Today’s modern women is self-reliant, she takes care of herself and her family’s monetary needs. But that does not make her less compassionate towards her family. Inside all women love to play the custodian of their household. Hence you will find little girls playing with dolls and houses, but little boys prefer cars. That’s a basic difference between a guy’s and girl’s thought process. And again its fine, everyone is free to behave their way. So today’s woman makes a tough choice to balance her household and profession. Here I must mention, that a compassionate male partner can always make the situation easier, and today’s men mostly do their bit to comfort the ladies in their lives. So eventually we fall back to where we started from. A married life is a compassionate partnership between the opposite sexes, where one completes the other. And a man is custodian to the lady as much as the lady is custodian to the man. So again the same question, why can’t both the partners be allowed to keep their origin’s intact through their individual maiden surnames?
After marriage I did not change my surname and kept my maiden surname “Chakrabarty” in all my documents. I feel it’s a bit of my Baba with me, it’s dear to me. My husband and in-laws are extremely open minded to understand the emotions attached.
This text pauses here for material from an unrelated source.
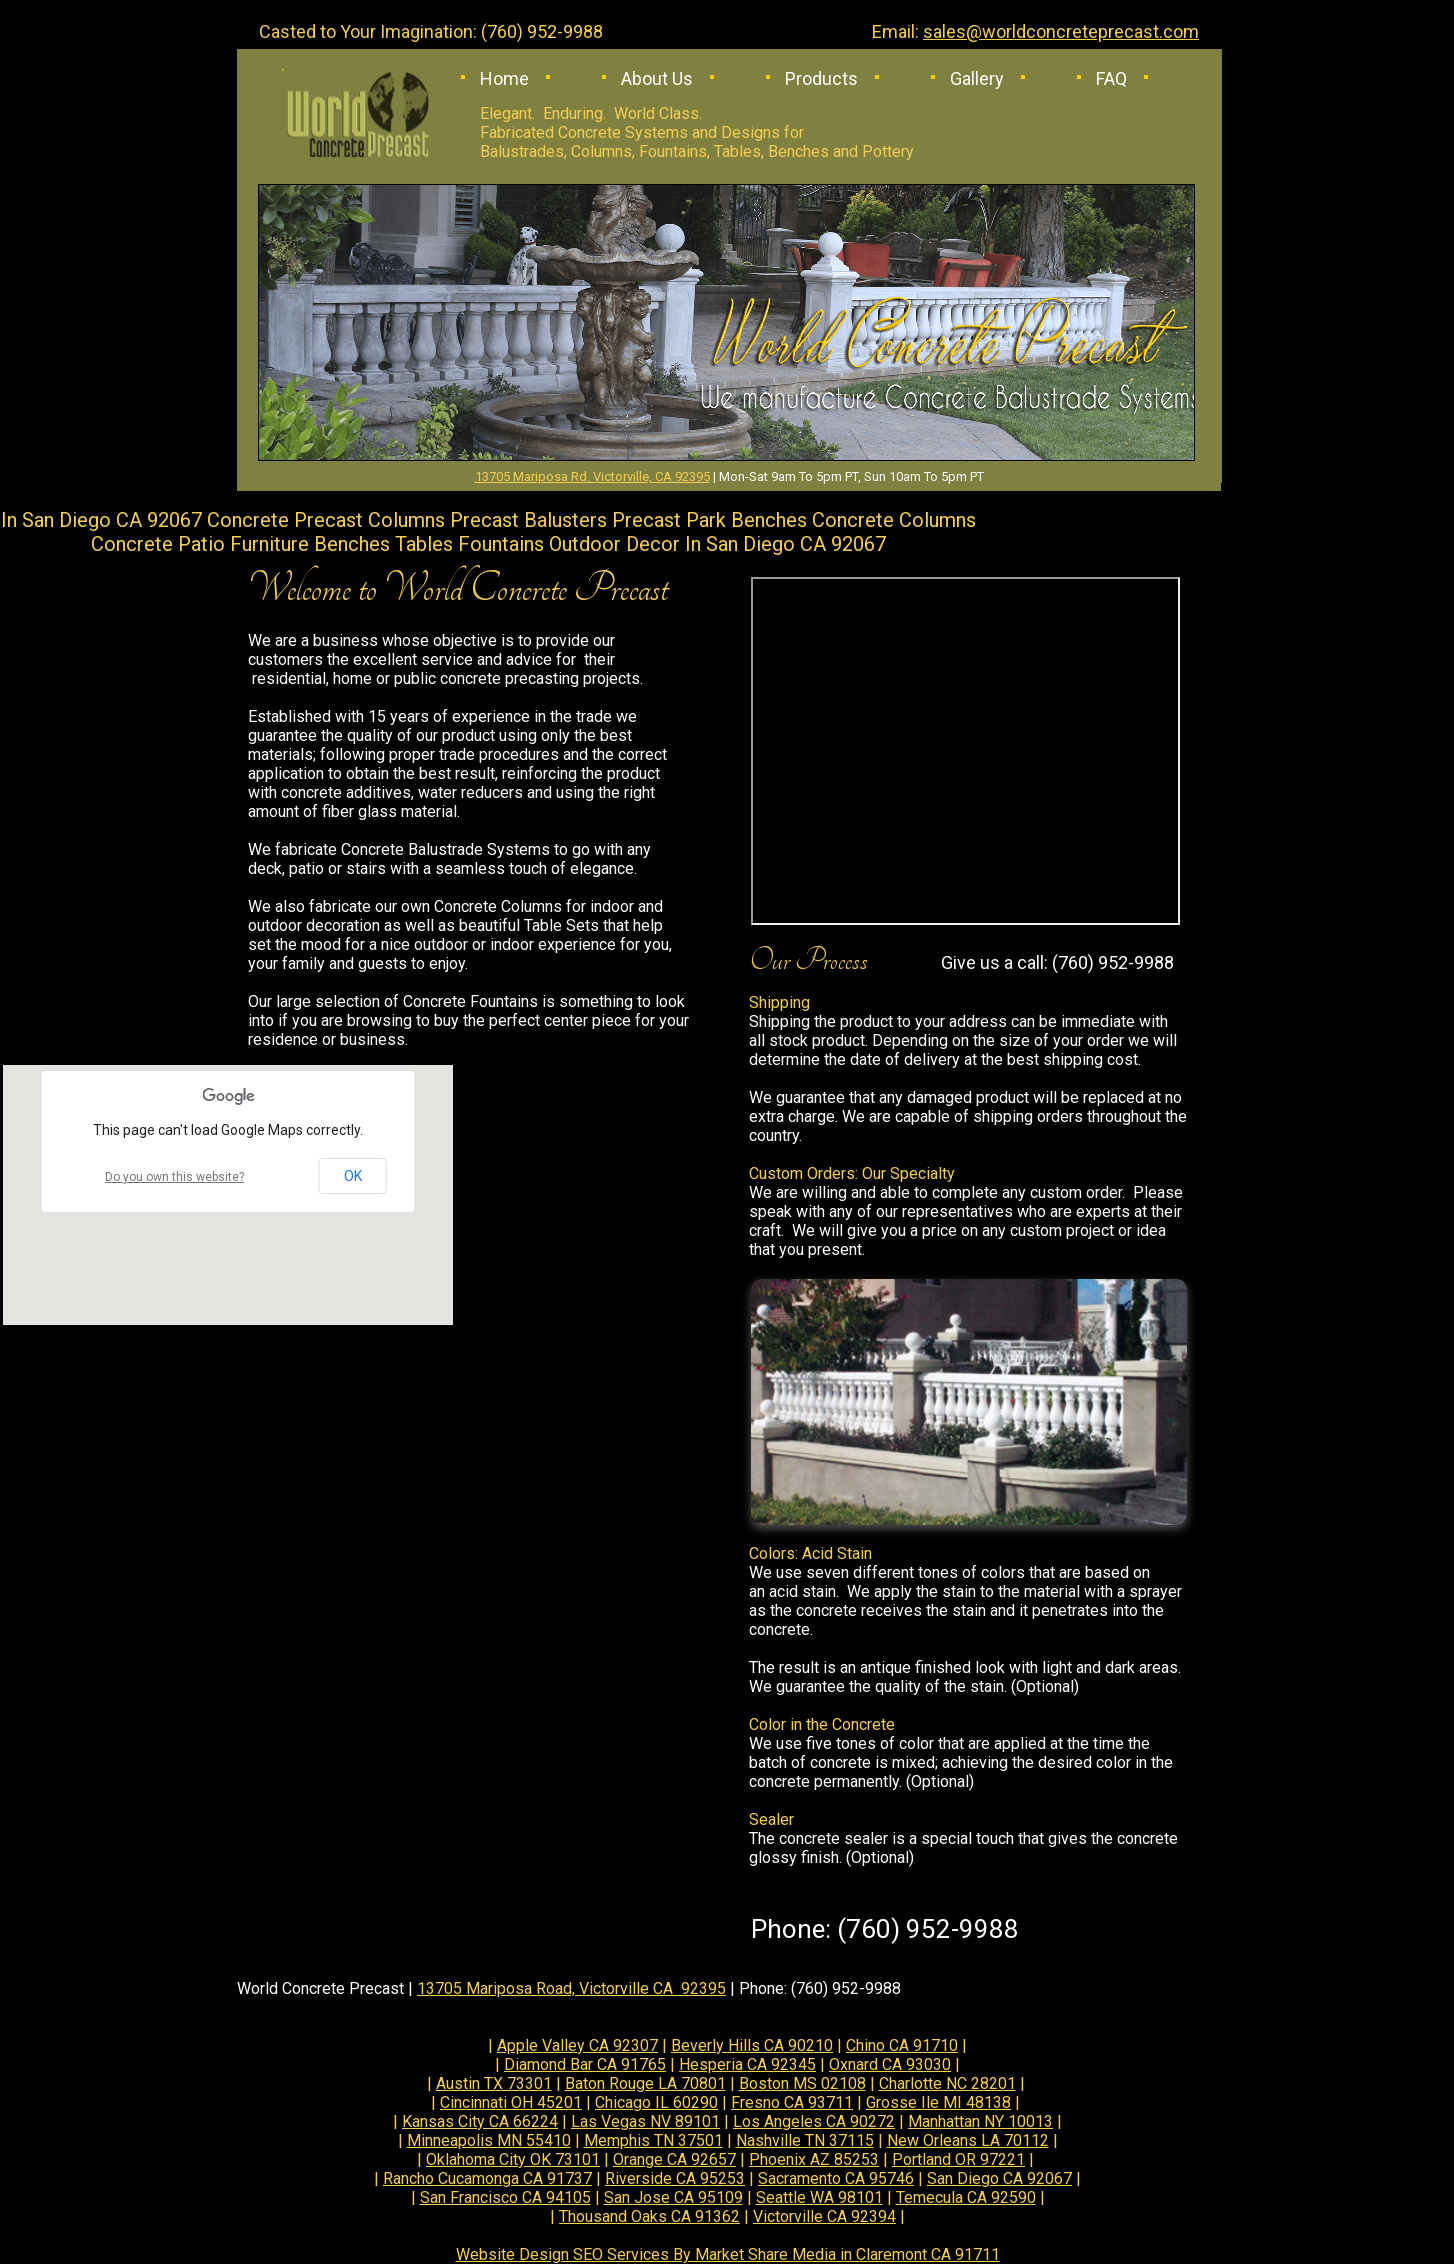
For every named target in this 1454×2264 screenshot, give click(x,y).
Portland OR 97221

In fact my husband loved my decision. I feel fortunate to have him in my life. And my keeping my maiden surname does not make him less important to me, in fact he is the reason for me to smile and he means the world to me. But I use both the surnames in my blogging “Aritra Chakrabarty Sengupta” and the reason is again the same, Chakrabarty is a bit of Baba and Sengupta for the man who told me you write well enough to bring your narratives to the world. My pillar of being. At last I want to conclude changing of surname after marriage should be left to woman to decide, it should never be enforced. And her decision should be respected.